%%

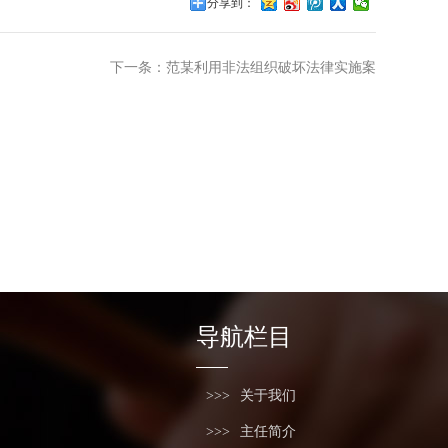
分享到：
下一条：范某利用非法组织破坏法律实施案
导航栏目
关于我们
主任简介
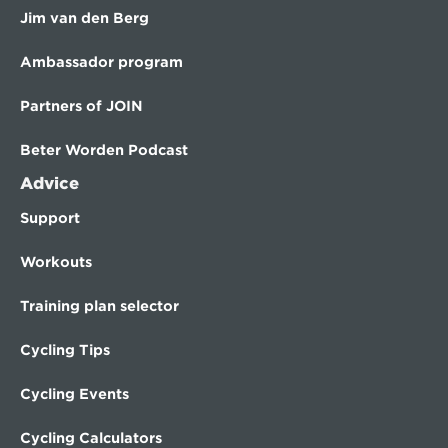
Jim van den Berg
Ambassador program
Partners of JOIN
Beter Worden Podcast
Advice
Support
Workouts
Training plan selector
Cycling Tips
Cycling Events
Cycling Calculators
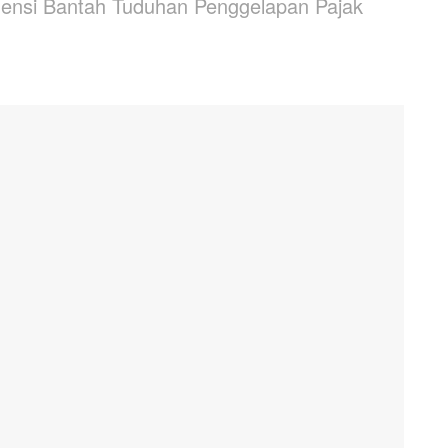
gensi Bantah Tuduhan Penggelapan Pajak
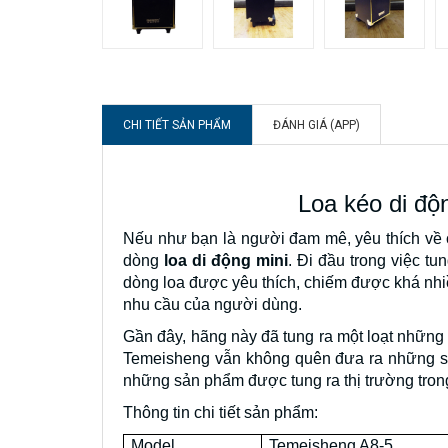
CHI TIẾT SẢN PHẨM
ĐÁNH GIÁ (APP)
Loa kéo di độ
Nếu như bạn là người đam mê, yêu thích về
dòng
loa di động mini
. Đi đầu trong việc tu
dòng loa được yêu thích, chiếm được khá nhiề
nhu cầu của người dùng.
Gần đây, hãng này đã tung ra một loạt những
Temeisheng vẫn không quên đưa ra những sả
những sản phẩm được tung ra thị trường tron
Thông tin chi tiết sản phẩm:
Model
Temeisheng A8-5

%%
%%

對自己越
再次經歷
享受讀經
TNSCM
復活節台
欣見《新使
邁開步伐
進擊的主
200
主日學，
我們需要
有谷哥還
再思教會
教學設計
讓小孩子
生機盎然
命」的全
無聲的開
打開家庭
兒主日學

%%
%%

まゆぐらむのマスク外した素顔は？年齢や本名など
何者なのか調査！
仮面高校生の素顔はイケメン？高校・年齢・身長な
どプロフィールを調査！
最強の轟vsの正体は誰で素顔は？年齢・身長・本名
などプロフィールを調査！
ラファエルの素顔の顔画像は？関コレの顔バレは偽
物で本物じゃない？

%%

→ Directions: Give back precisely the lines above that start at the line containing "Temeisheng vẫn không quên đưa ra những sả" and end at the line containing "Temeisheng A8-5", inclusive. No other lines belong in the output.

→ Reply to the task:
Temeisheng vẫn không quên đưa ra những sả
những sản phẩm được tung ra thị trường tron
Thông tin chi tiết sản phẩm:
Model
Temeisheng A8-5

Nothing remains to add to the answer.